December manufacturing delivers surprise hike
Manufacturing output in December has surprised on the upside, rebounding to a year-on-year growth of 2.5%, up from the 0.4% year-on-year increase recorded in November, the latest manufacturing report from Statistics South Africa (Stats SA) showed this week.
The agency reported that the increase arose from the good performance of the food and beverage sector, with a 5% increase and a contribution of 1.3 percentage points, the basic iron and steel, nonferrous metal products, metal products and machinery sector, with an increase of 2.5% – contributing 0.5 of a percentage point – and the petroleum, chemical products, rubber and plastic products sector, with a 1.7% increase, contributing 0.5 of a percentage point.
On a quarterly basis, manufacturing production growth in the fourth quarter was stronger - up 1.4% year-on-year - than the 0.8% year-on-year growth recorded in the third quarter.
“This partly reflects a rebound effect of the eight-week-long strike action that disrupted production in the vehicle manufacturing sector during the third quarter,” Investec economist Kamilla Kaplan said this week.

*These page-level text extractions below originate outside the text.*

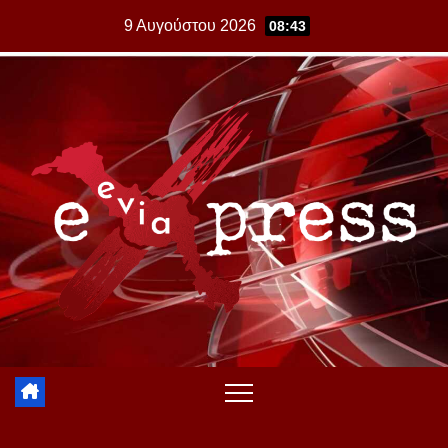
Skip
9 Αυγούστου 2026
08:43
to
content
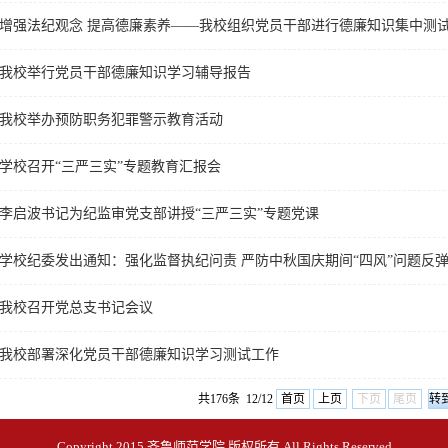
增强法纪观念 提高德廉素养——我校组织党员干部进行德廉知识集中测
我校举行党员干部德廉知识学习辅导报告
我校举办预防职务犯罪警示教育活动
学校召开“三严三实”专题教育汇报会
李启波书记为纪监审党支部讲授“三严三实”专题党课
学校纪委发出通知：强化监督执纪问责 严防中秋国庆期间“四风”问题反
我校召开党总支书记会议
我校部署深化党员干部德廉知识学习测试工作
共176条 12/12
首页
上页
下页
尾页
Copyright 2015 齐鲁师范学院 版权所有 All Rights Reserved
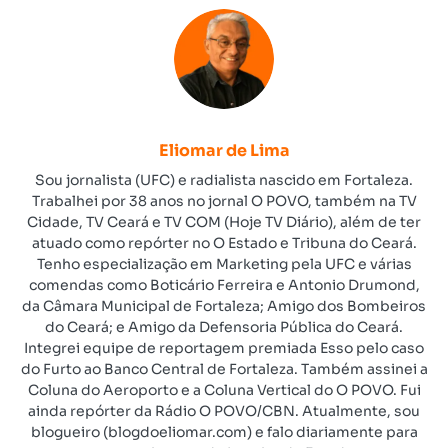
Eliomar de Lima
Sou jornalista (UFC) e radialista nascido em Fortaleza.
Trabalhei por 38 anos no jornal O POVO, também na TV
Cidade, TV Ceará e TV COM (Hoje TV Diário), além de ter
atuado como repórter no O Estado e Tribuna do Ceará.
Tenho especialização em Marketing pela UFC e várias
comendas como Boticário Ferreira e Antonio Drumond,
da Câmara Municipal de Fortaleza; Amigo dos Bombeiros
do Ceará; e Amigo da Defensoria Pública do Ceará.
Integrei equipe de reportagem premiada Esso pelo caso
do Furto ao Banco Central de Fortaleza. Também assinei a
Coluna do Aeroporto e a Coluna Vertical do O POVO. Fui
ainda repórter da Rádio O POVO/CBN. Atualmente, sou
blogueiro (blogdoeliomar.com) e falo diariamente para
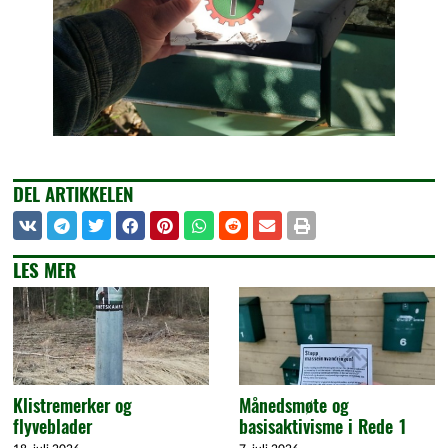
DEL ARTIKKELEN
LES MER
Klistremerker og
Månedsmøte og
flyveblader
basisaktivisme i Rede 1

Seasonally adjusted manufacturing production rose by 0.4% in December, compared with the month-on-month 0.6% decline in growth in November.

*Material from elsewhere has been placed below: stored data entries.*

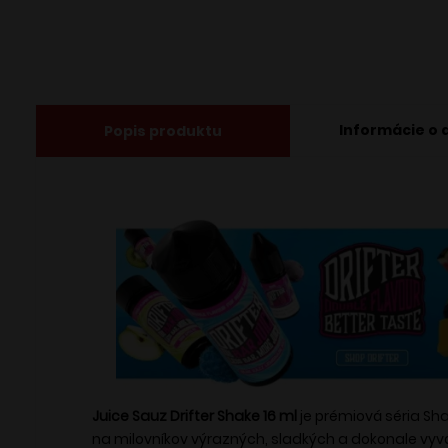
Informácie o 
Popis produktu
Juice Sauz Drifter Shake 16 ml
je prémiová séria S
na milovníkov výrazných, sladkých a dokonale vyv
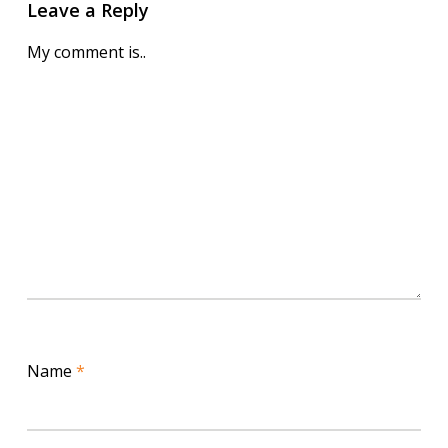
Leave a Reply
My comment is..
Name
*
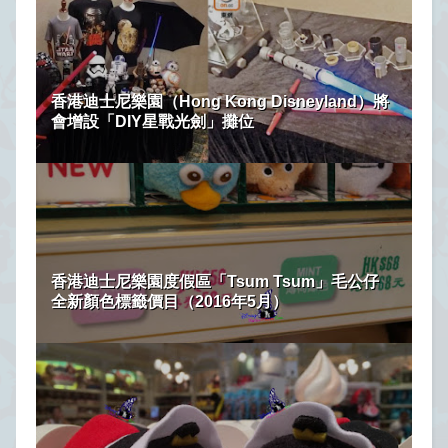
香港迪士尼樂園（Hong Kong Disneyland）將
會增設「DIY星戰光劍」攤位
香港迪士尼樂園度假區「Tsum Tsum」毛公仔
全新顏色標籤價目（2016年5月）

On a quarterly basis, seasonally adjusted output increased by 2.4% during the fourth quarter of 2013, compared with the third quarter contraction of 2.1%.
Five of the ten manufacturing divisions reported positive growth rates over this period, with the largest positive contributions emerging from motor vehicles, parts and accessories and other transport equipment, with an increase of 26.9%, contributing 1.8 percentage points, and petroleum, chemical products, rubber and plastic products, with a 5.1% increase, contributing 1.3 percentage points.
The manufacturing sector’s output for 2013 had registered a modest growth of 1.3% – a deceleration from the 2.4% increase achieved in 2012.
Stats SA reported that higher production in seven of the ten manufacturing divisions was recorded during the year.
The food and beverage sector recorded growth of 3.4%, contributing 0.8 of a percentage point, while the basic iron and steel, nonferrous metal products, metal products and machinery sector, with a 2% increase, contributed 0.4 of a percentage point. Further, the petroleum, chemical products, rubber and plastic products sector reported 1.2% growth and contributed 0.3 percentage points.
“This weaker growth is reflective of sluggish aggregate demand conditions that prevailed in 2013, coupled with escalating operating costs and relatively strenuous labour relations,” Kaplan commented.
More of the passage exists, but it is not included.